2.) IMPACT YOUR INVESTMENT
Are you a superhero developer? Have you written a few books on marketing strategies? Do you already fund an accounting firm?
These are all amazing skills that Founders can leverage besides the capital. Capital Investment is the lifeblood of startup world, but it’s also highly important to add further value to ensure your startup investment is a successful one.
3.) ADD MORE THAN JUST CASH
You can be a faithful ally as well as a angel investors at the same time. Unlike a companies such as Ford or Bank Of America, your investment into their stock will not give you any access to impact their company.
Open doors, connect to potential employees and introduce possible customers. Every new dollar the startup generates, increased the value of your investment.
No other industry can scale as fast as early stage tech startups. Most often you will hear a company’s revenue model called SaaS: Software as a Service. This is also known as a seat based model.
The larger a company is, or the more of said service they utilize, the more money that company will generate. Therefore an early stage tech startup can build something once, and generate revenue from it forever.
5.) SET THE TERMS
Whether you are leading an investment or you are syndicating with other investors, you are the one with the money; and therefore the one with the power.
Startups may say they are interested in raising capital at a 10 million dollar pre-money valuation, therefor are willing to give you 10% of their company for 1 million dollars. If you don’t feel like that number is reasonable, you can negotiate or set terms at a 5 million dollar pre-money valuation. Therefor for the same 1 million dollars, you would receive 20% of their company.
6.) DON’T INVEST ALONE
Investment Groups, Angel Groups, Venture Capital Firms and everything in between are organizations that pool capital and profess in the ability to select deals the best.
When an early stage tech startup asks for $500,000, don’t let all of that responsibility fall on you.

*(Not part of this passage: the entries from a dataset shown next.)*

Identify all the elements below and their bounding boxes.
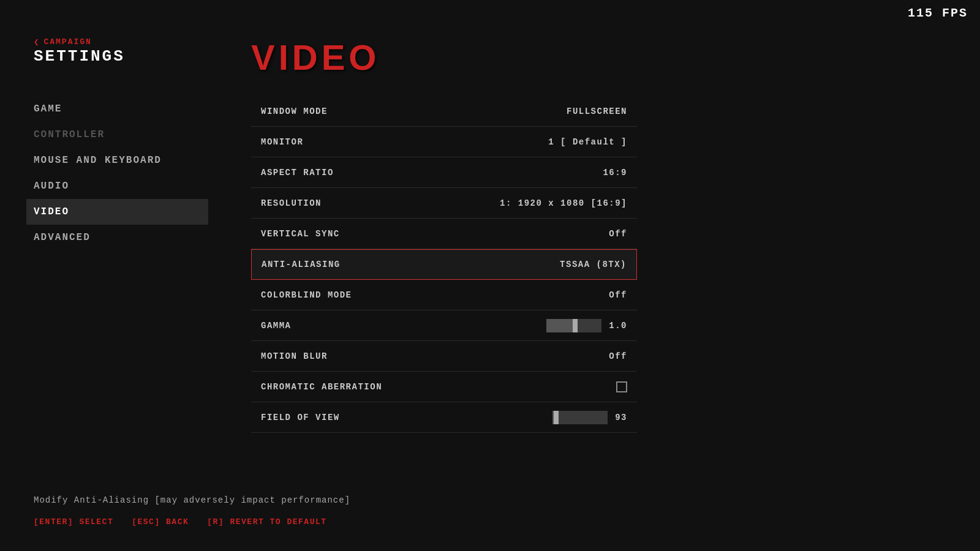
setting-label-anti-aliasing: ANTI-ALIASING [262, 260, 341, 269]
setting-value-aspect-ratio: 16:9 [603, 168, 627, 178]
main-content: VIDEO WINDOW MODEFULLSCREENMONITOR1 [ De… [233, 0, 980, 551]
setting-row-colorblind-mode[interactable]: COLORBLIND MODEOff [251, 280, 637, 310]
gamma-slider[interactable] [546, 319, 601, 332]
page-title: VIDEO [251, 37, 956, 78]
setting-label-colorblind-mode: COLORBLIND MODE [261, 290, 352, 300]
campaign-link[interactable]: ❮ CAMPAIGN [34, 37, 208, 47]
setting-value-window-mode: FULLSCREEN [567, 107, 627, 116]
setting-value-vertical-sync: Off [609, 229, 627, 239]
sidebar-item-advanced[interactable]: ADVANCED [34, 225, 208, 250]
setting-label-chromatic-aberration: CHROMATIC ABERRATION [261, 382, 382, 392]
key-hints: [ENTER] SELECT[ESC] BACK[R] REVERT TO DE… [34, 517, 956, 527]
setting-label-field-of-view: FIELD OF VIEW [261, 413, 340, 422]
setting-value-gamma: 1.0 [546, 319, 627, 332]
setting-label-monitor: MONITOR [261, 137, 303, 147]
setting-value-monitor: 1 [ Default ] [548, 137, 627, 147]
settings-list: WINDOW MODEFULLSCREENMONITOR1 [ Default … [251, 96, 637, 433]
key-hint-esc-back[interactable]: [ESC] BACK [132, 517, 189, 527]
sidebar-item-controller: CONTROLLER [34, 122, 208, 148]
fov-value: 93 [615, 413, 627, 422]
setting-row-motion-blur[interactable]: MOTION BLUROff [251, 341, 637, 372]
setting-row-window-mode[interactable]: WINDOW MODEFULLSCREEN [251, 96, 637, 127]
chromatic-aberration-checkbox[interactable] [616, 381, 627, 392]
gamma-value: 1.0 [609, 321, 627, 331]
setting-row-gamma[interactable]: GAMMA 1.0 [251, 310, 637, 341]
sidebar-item-mouse-and-keyboard[interactable]: MOUSE AND KEYBOARD [34, 148, 208, 173]
setting-label-resolution: RESOLUTION [261, 198, 322, 208]
campaign-label: CAMPAIGN [43, 37, 91, 47]
nav-menu: GAMECONTROLLERMOUSE AND KEYBOARDAUDIOVID… [34, 96, 208, 250]
fov-slider[interactable] [552, 411, 608, 424]
setting-label-vertical-sync: VERTICAL SYNC [261, 229, 340, 239]
setting-row-resolution[interactable]: RESOLUTION1: 1920 x 1080 [16:9] [251, 188, 637, 219]
setting-value-colorblind-mode: Off [609, 290, 627, 300]
setting-value-motion-blur: Off [609, 351, 627, 361]
sidebar-item-video[interactable]: VIDEO [26, 199, 208, 225]
setting-row-anti-aliasing[interactable]: ANTI-ALIASINGTSSAA (8TX) [251, 249, 637, 280]
sidebar-item-audio[interactable]: AUDIO [34, 173, 208, 199]
setting-label-aspect-ratio: ASPECT RATIO [261, 168, 334, 178]
setting-row-chromatic-aberration[interactable]: CHROMATIC ABERRATION [251, 372, 637, 402]
help-text: Modify Anti-Aliasing [may adversely impa… [34, 495, 956, 505]
setting-row-vertical-sync[interactable]: VERTICAL SYNCOff [251, 219, 637, 249]
setting-value-chromatic-aberration [616, 381, 627, 392]
key-hint-r-revert[interactable]: [R] REVERT TO DEFAULT [207, 517, 326, 527]
back-arrow-icon: ❮ [34, 37, 40, 47]
setting-label-window-mode: WINDOW MODE [261, 107, 328, 116]
setting-value-anti-aliasing: TSSAA (8TX) [560, 260, 627, 269]
bottom-bar: Modify Anti-Aliasing [may adversely impa… [34, 495, 956, 527]
setting-value-field-of-view: 93 [552, 411, 627, 424]
setting-row-aspect-ratio[interactable]: ASPECT RATIO16:9 [251, 157, 637, 188]
sidebar: ❮ CAMPAIGN SETTINGS GAMECONTROLLERMOUSE … [0, 0, 233, 551]
setting-label-motion-blur: MOTION BLUR [261, 351, 328, 361]
breadcrumb: ❮ CAMPAIGN SETTINGS [34, 37, 208, 66]
sidebar-item-game[interactable]: GAME [34, 96, 208, 122]
setting-value-resolution: 1: 1920 x 1080 [16:9] [500, 198, 627, 208]
setting-row-monitor[interactable]: MONITOR1 [ Default ] [251, 127, 637, 157]
setting-row-field-of-view[interactable]: FIELD OF VIEW 93 [251, 402, 637, 433]
settings-title: SETTINGS [34, 47, 208, 66]
key-hint-enter-select[interactable]: [ENTER] SELECT [34, 517, 113, 527]
setting-label-gamma: GAMMA [261, 321, 292, 331]
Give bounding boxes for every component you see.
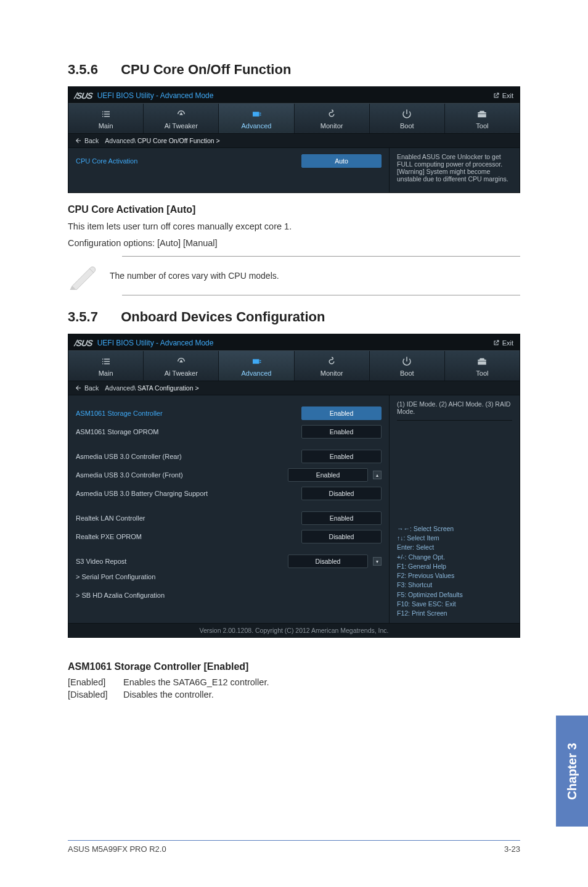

If you want to invest 10% of that round for $50,000 that’s perfectly fine. Average startups will accept investors as small as $25,000.
Do not feel that you have to fill out an entire round yourself.
7.) SWEET, SWEET MARGINS
Server space has grown to essentially minimal costs, growth opportunities are boundless with smartphones and multiple devices per person, and boy would you look at those margins.
The average tech company has between 60%-90% margins on their services sold. What could be sweeter?
8.) 10X, 20X, 50X, 500X RETURNS
The final and possibly most important reason to invest in early stage tech startups is the return multiple.
Take Uber for example, where Travis Kalanick invested $200,000 in 2009. Since then, Uber has raised upwards of 10 billion dollars. What’s that return multiple? Only Travis knows, but I’m fairly positive he is pleased.
When considering investment alternatives, there is no comparison. Early Stage Tech Startup Investments are high risk high return, but you can personally impact the fate of your investment.